What to do
With the pictures set aside, write out all of the data exactly as it stands.

Material for this exercise
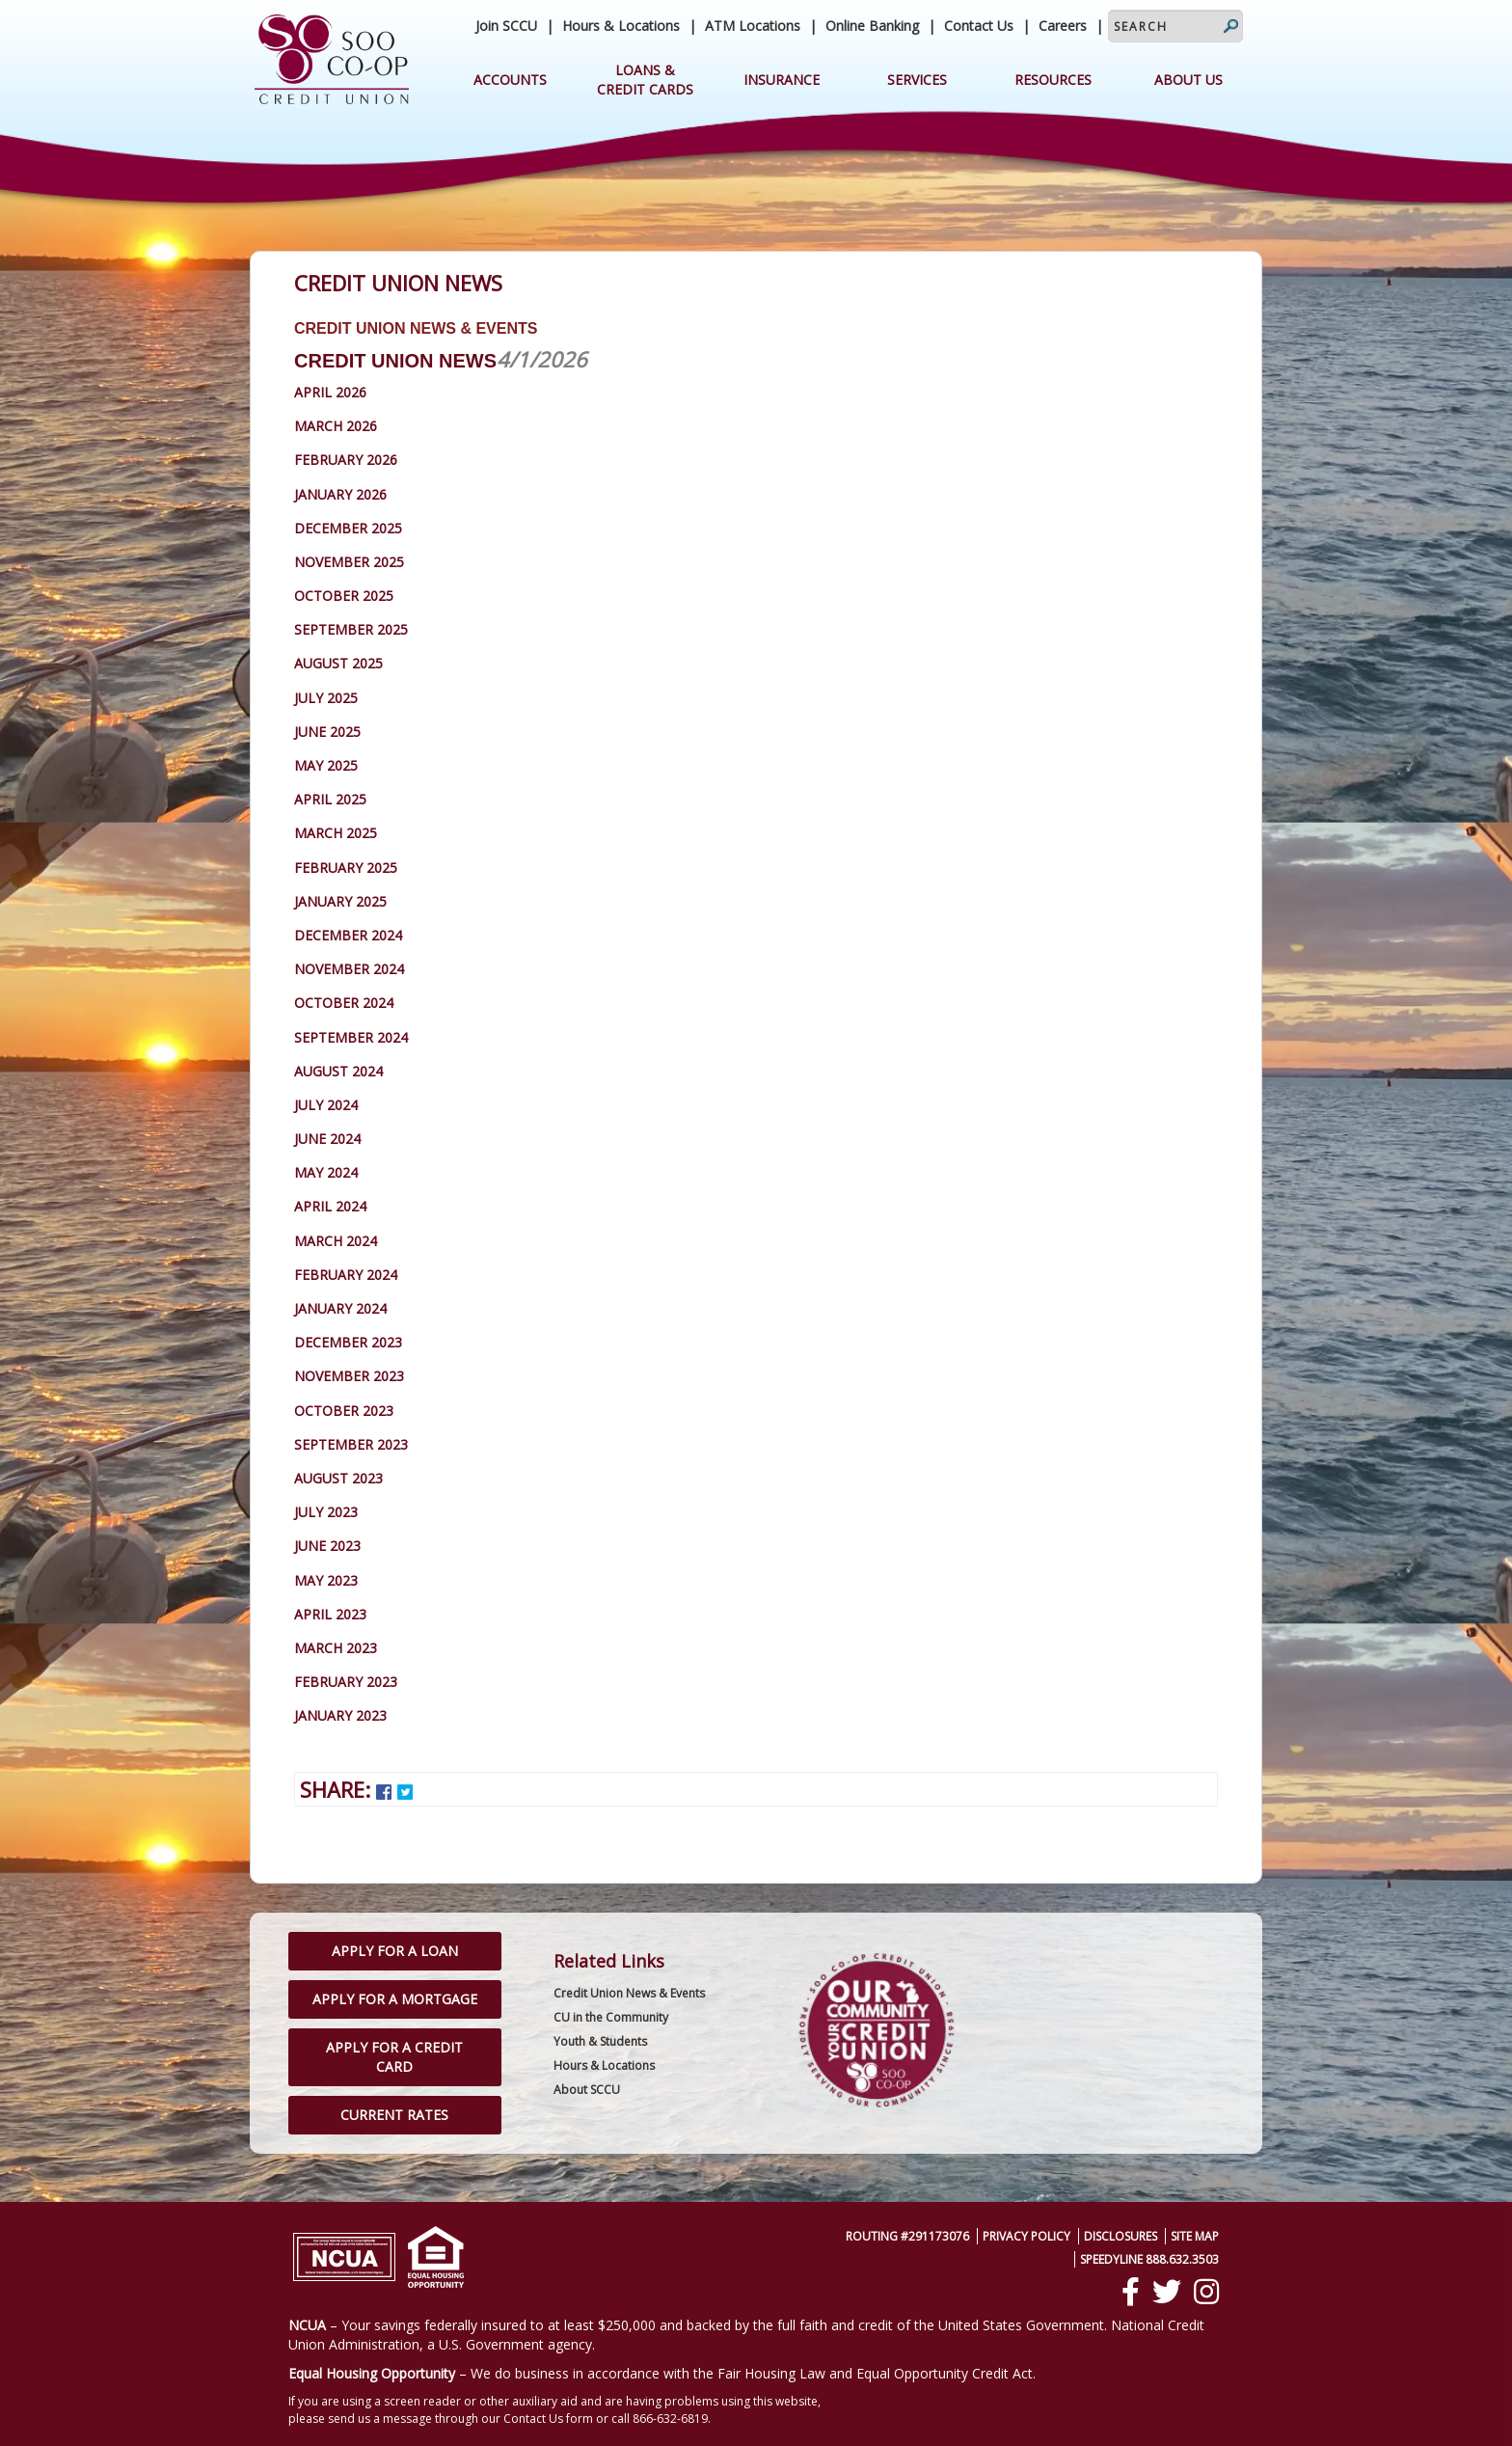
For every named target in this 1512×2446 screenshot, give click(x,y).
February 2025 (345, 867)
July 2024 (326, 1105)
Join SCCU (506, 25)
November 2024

Output for this exercise
For every named target in this 1512×2446 screenshot, give click(x,y).
February 2025 (345, 867)
July 2024 (326, 1105)
Join SCCU (506, 25)
November 2024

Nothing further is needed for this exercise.